* THE TASK
A faithful copy without images is required: write out all the records exactly.

* ENTRIES PROVIDED
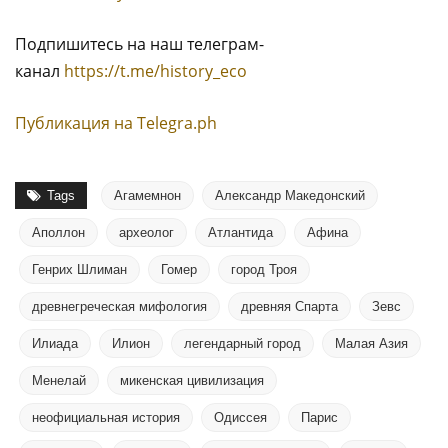
Подпишитесь на наш телеграм-
канал
https://t.me/history_eco
Публикация на Тelegra.ph
Tags
Агамемнон
Александр Македонский
Аполлон
археолог
Атлантида
Афина
Генрих Шлиман
Гомер
город Троя
древнегреческая мифология
древняя Спарта
Зевс
Илиада
Илион
легендарный город
Малая Азия
Менелай
микенская цивилизация
неофициальная история
Одиссея
Парис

* WRITTEN RESPONSE
Подпишитесь на наш телеграм-
канал
https://t.me/history_eco
Публикация на Тelegra.ph
Tags
Агамемнон
Александр Македонский
Аполлон
археолог
Атлантида
Афина
Генрих Шлиман
Гомер
город Троя
древнегреческая мифология
древняя Спарта
Зевс
Илиада
Илион
легендарный город
Малая Азия
Менелай
микенская цивилизация
неофициальная история
Одиссея
Парис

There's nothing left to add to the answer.